The first time a man steals, he does so with great effort and much fear; the next time both his effort and fear are much less. As opportunities increase, stealing will become a normal habit with him and will require no effort at all. This habit will generate in him a tendency to steal even when there is no necessity to steal. It is this tendency which goes by the name Vaasanaa. The power which makes you act as if against your will is only the Vaasanaa which itself is of your own making. This is not fate. The punishment or reward, in the shape of pain or pleasure, which is the inevitable consequence of an act, good or bad, is alone the province of fate or destiny. The Vaasanaa which the doing of an act leaves behind in the mind in the shape of a taste, a greater facility or a greater tendency for doing the same act once again, is quite a different thing. It may be that the punishment or the reward of the past act is, in ordinary circumstances, unavoidable, if there is no counter-effort; but the Vaasanaa can be easily handled if only we exercise our free-will correctly.
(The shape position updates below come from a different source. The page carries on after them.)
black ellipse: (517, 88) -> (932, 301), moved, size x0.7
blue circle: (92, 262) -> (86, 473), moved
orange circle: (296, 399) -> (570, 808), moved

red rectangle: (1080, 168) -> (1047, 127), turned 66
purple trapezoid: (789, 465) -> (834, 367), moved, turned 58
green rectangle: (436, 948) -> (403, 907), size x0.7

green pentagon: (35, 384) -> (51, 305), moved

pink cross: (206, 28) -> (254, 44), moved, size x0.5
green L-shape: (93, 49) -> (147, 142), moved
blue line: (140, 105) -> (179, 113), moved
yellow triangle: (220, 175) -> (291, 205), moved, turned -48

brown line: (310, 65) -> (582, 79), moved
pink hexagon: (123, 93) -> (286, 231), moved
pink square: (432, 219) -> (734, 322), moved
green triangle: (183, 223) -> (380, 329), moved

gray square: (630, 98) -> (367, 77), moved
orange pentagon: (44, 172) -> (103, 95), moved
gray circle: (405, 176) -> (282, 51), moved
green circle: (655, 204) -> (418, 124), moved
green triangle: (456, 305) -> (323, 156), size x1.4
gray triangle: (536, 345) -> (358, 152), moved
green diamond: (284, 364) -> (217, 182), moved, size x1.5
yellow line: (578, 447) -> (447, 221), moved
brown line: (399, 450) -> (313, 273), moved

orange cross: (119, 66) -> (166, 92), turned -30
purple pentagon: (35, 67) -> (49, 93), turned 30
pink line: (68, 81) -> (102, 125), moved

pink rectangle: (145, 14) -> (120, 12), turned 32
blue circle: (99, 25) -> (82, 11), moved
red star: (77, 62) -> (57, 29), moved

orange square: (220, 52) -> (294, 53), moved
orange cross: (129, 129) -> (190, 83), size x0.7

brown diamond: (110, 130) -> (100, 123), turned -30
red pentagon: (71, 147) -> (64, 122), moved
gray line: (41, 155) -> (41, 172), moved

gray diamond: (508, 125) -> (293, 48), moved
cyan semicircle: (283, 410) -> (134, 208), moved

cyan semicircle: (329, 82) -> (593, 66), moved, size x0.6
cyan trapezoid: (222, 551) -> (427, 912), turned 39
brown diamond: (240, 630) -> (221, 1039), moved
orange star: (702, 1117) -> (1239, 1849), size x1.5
D : But the number of Vaasanaa or tendencies that rule our hearts are endless.
How can we possibly control them?
When you know that a particular Vaasanaa is rising up in your mind, you cannot possibly say that you are at its mercy. You have your wits about you and the responsibility of deciding whether you will encourage it or not is entirely yours. The Shaastras enunciate in detail what Vaasanaa are good and have to be encouraged and what Vaasanaa are bad and have to be overcome. When, by dint of practice, you have made all your Vaasanaa good and practically eliminated the charge of any bad Vaasanaa leading you astray, the Shaastra take upon themselves the function of teaching you how to free your free-will even from the need of being led by good Vaasanaa.
You will gradually be led on to a stage when your free-will be entirely free from any sort of coloring due to any Vaasanaa. At that stage, your mind will be pure as crystal and all motive for particular action will cease to be. Freedom from the results of particular actions is an inevitable consequence. Both fate and Vaasanaa disappear. There is freedom for ever more and that freedom is called Moksh.